**Your objective**
The entries are to be output word for word, with the pictures omitted.

Stored data entries:
#####

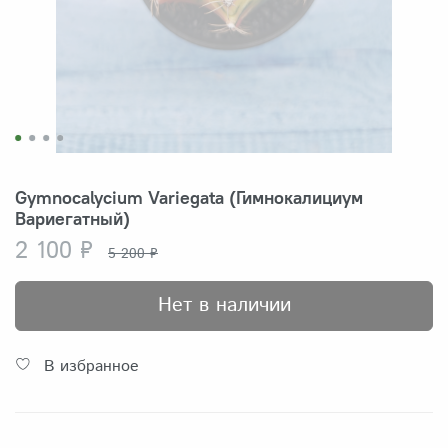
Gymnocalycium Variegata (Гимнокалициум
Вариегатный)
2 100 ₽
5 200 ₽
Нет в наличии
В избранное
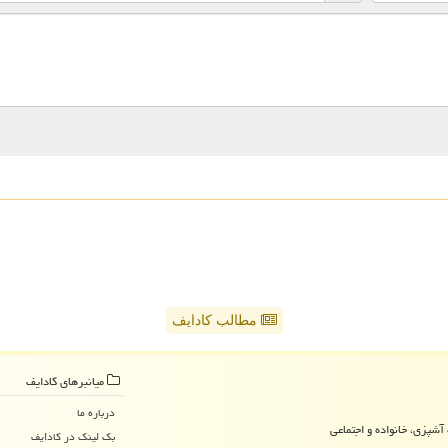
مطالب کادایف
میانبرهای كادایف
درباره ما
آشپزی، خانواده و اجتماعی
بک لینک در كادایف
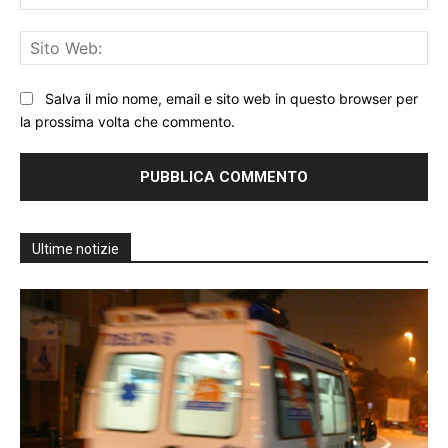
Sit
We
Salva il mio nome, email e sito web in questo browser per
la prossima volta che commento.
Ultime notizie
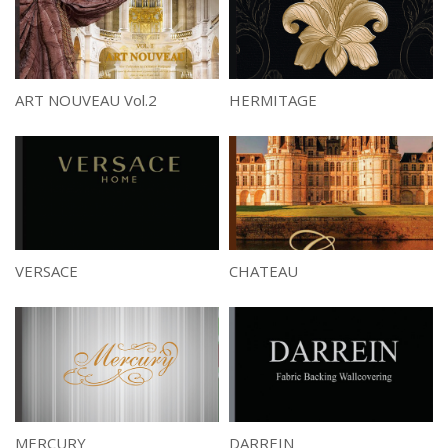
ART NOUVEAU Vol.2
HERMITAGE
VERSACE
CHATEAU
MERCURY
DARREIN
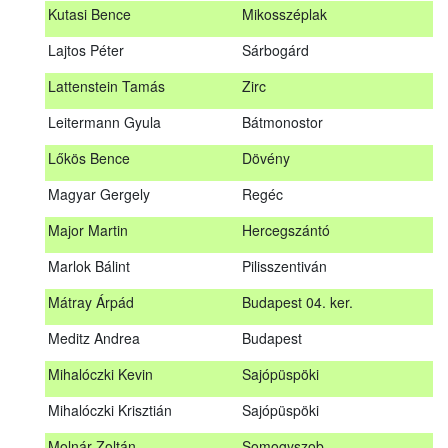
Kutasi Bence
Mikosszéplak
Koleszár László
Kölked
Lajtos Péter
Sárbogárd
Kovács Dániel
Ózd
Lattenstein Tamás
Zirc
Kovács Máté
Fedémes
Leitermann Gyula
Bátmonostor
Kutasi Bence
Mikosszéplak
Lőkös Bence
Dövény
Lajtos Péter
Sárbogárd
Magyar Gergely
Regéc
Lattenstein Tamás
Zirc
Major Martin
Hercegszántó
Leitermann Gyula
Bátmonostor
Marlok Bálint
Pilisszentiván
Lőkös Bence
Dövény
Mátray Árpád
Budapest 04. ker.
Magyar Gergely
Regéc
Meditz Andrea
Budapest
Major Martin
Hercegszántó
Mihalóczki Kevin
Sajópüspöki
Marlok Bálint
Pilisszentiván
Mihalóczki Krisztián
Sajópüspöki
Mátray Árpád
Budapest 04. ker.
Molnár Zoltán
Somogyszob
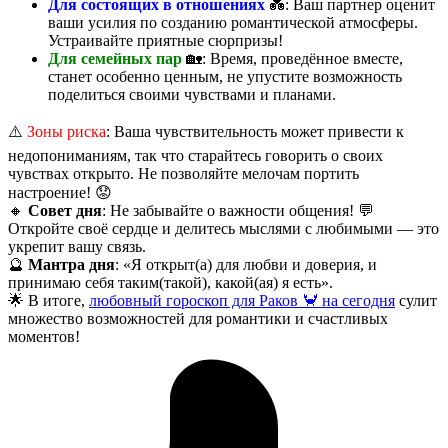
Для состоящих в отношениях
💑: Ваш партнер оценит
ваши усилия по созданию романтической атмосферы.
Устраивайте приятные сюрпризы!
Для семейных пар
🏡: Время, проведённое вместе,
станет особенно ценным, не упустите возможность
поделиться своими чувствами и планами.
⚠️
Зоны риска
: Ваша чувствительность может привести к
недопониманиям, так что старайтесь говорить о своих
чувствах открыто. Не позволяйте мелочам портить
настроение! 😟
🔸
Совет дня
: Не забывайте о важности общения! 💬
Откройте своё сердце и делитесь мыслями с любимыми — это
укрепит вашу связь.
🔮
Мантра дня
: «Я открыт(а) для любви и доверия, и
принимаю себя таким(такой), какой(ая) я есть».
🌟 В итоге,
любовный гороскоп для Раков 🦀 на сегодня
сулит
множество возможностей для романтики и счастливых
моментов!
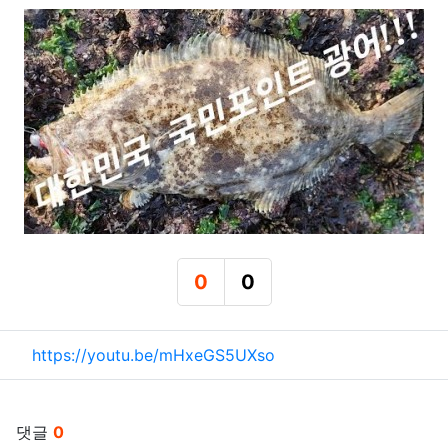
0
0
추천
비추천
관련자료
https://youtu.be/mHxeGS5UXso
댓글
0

#####

**Solution for this problem**
Gymnocalycium Variegata (Гимнокалициум
Вариегатный)
2 100 ₽
5 200 ₽
Нет в наличии
В избранное
مطالب کادایف
میانبرهای كادایف
درباره ما
آشپزی، خانواده و اجتماعی
بک لینک در كادایف
Sit
We
Salva il mio nome, email e sito web in questo browser per
la prossima volta che commento.
Ultime notizie
ART NOUVEAU Vol.2
HERMITAGE
VERSACE
CHATEAU
MERCURY
DARREIN
Kutasi Bence
Mikosszéplak
Koleszár László
Kölked
Lajtos Péter
Sárbogárd
Kovács Dániel
Ózd
Lattenstein Tamás
Zirc
Kovács Máté
Fedémes
Leitermann Gyula
Bátmonostor
Kutasi Bence
Mikosszéplak
Lőkös Bence
Dövény
Lajtos Péter
Sárbogárd
Magyar Gergely
Regéc
Lattenstein Tamás
Zirc
Major Martin
Hercegszántó
Leitermann Gyula
Bátmonostor
Marlok Bálint
Pilisszentiván
Lőkös Bence
Dövény
Mátray Árpád
Budapest 04. ker.
Magyar Gergely
Regéc
Meditz Andrea
Budapest
Major Martin
Hercegszántó
Mihalóczki Kevin
Sajópüspöki
Marlok Bálint
Pilisszentiván
Mihalóczki Krisztián
Sajópüspöki
Mátray Árpád
Budapest 04. ker.
Molnár Zoltán
Somogyszob
Для состоящих в отношениях
💑: Ваш партнер оценит
ваши усилия по созданию романтической атмосферы.
Устраивайте приятные сюрпризы!
Для семейных пар
🏡: Время, проведённое вместе,
станет особенно ценным, не упустите возможность
поделиться своими чувствами и планами.
⚠️
Зоны риска
: Ваша чувствительность может привести к
недопониманиям, так что старайтесь говорить о своих
чувствах открыто. Не позволяйте мелочам портить
настроение! 😟
🔸
Совет дня
: Не забывайте о важности общения! 💬
Откройте своё сердце и делитесь мыслями с любимыми — это
укрепит вашу связь.
🔮
Мантра дня
: «Я открыт(а) для любви и доверия, и
принимаю себя таким(такой), какой(ая) я есть».
🌟 В итоге,
любовный гороскоп для Раков 🦀 на сегодня
сулит
множество возможностей для романтики и счастливых
моментов!
0
0
추천
비추천
관련자료
https://youtu.be/mHxeGS5UXso
댓글
0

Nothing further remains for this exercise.